Il pomeriggio del terrore: dalla rissa alla “stesa”
Tutto è iniziato con una lite banale. Urla, spintoni, caschi lanciati in strada tra la folla a pochi passi dall’ospedale Pellegrini e dalla stazione della Circumflegrea. Poi, l’escalation: un giovane scende da un’auto scura, estrae una pistola e spara un colpo in aria. Ma è solo il preludio.
Pochi istanti dopo, un secondo uomo con il volto coperto da un cappuccio attraversa la piazza imbracciando un fucile d’assalto AK-47, seminando il panico tra i passanti che fuggono in ogni direzione. Una vera e propria “stesa”, una dimostrazione di forza brutale che trasforma il centro storico in un campo di battaglia.
Il video dello shock corre sui social
Mentre la gente cercava riparo, decine di smartphone riprendevano la scena. I video, finiti immediatamente su TikTok e altri canali social, sono ora al vaglio della Squadra Mobile e della Procura. Le immagini documentano l’intera sequenza: il giovane armato di kalashnikov che apre il fuoco e poi viene allontanato da alcuni conoscenti. Frame terribili che mostrano una città dove si spara con la naturalezza di chi sa di poter agire indisturbato, senza pietà per gli innocenti che popolano le strade.

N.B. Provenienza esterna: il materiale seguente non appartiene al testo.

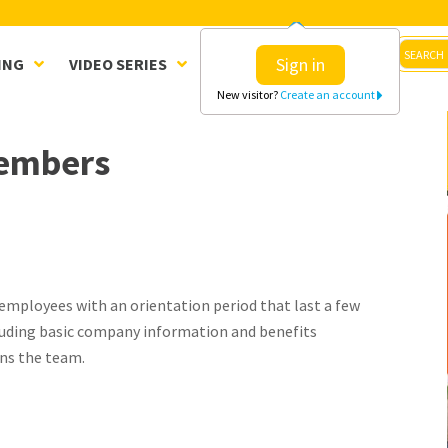
Sign in
ING
VIDEO SERIES
CLINICS
SHOP
New visitor?
Create an account
members
mployees with an orientation period that last a few
cluding basic company information and benefits
ns the team.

L’offensiva dello Stato: sequestri e arresti
La risposta delle forze dell’ordine non si è fatta attendere. In un’operazione straordinaria tra i Quartieri Spagnoli e Montesanto, gli agenti hanno identificato 224 persone e controllato 77 veicoli. Il micidiale kalashnikov utilizzato per la sparatoria è stato ritrovato nascosto sotto un’auto parcheggiata.

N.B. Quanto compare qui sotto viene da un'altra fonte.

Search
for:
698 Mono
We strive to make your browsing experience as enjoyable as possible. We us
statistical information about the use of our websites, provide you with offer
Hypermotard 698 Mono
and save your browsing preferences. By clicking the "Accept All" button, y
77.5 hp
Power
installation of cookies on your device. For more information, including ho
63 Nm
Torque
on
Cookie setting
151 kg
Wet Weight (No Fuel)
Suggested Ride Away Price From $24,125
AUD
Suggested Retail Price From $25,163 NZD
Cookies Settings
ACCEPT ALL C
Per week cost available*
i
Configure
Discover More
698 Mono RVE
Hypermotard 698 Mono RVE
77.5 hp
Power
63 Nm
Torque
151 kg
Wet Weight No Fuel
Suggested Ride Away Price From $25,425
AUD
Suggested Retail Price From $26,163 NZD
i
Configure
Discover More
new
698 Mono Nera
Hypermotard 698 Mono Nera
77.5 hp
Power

Durante le perquisizioni, è finito in manette un 38enne: in casa sua i poliziotti hanno rinvenuto una pistola calibro 9 con matricola abrasa e 12 proiettili. Sebbene l’uomo non sembri essere l’autore materiale degli spari di lunedì, il sequestro conferma la saturazione di armi in un quadrante cittadino ormai fuori controllo.
“Napoli deve difendersi”: l’appello e la scia di sangue
Quella di Montesanto è la quinta “stesa” in pochi giorni. Una sequenza di violenza che tocca la Pignasecca, via San Carlo alle Mortelle e Montecalvario. Il sindaco Gaetano Manfredi ha invocato un intervento immediato: “Non è accettabile. Bisogna sgominare queste bande di giovanissimi”.

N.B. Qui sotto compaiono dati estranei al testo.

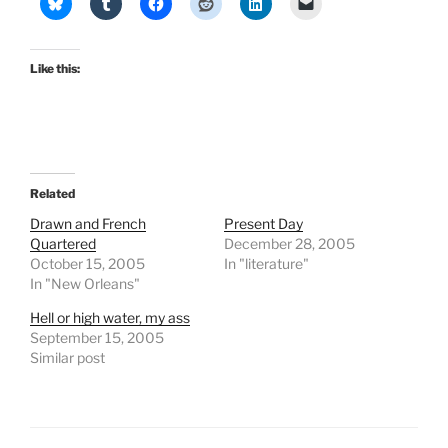
Like this:
Related
Drawn and French
Present Day
Quartered
December 28, 2005
October 15, 2005
In "literature"
In "New Orleans"
Hell or high water, my ass
September 15, 2005
Similar post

Ma oltre alla cronaca resta il dolore di una città che ha il dovere di difendersi dal “ventre molle” che la avvelena. Napoli non può restare a guardare mentre la “feccia” la infesta: è un grido di rabbia che sale dalle piazze, una richiesta di pietà e giustizia per chi vuole solo camminare senza il timore di un colpo vagante.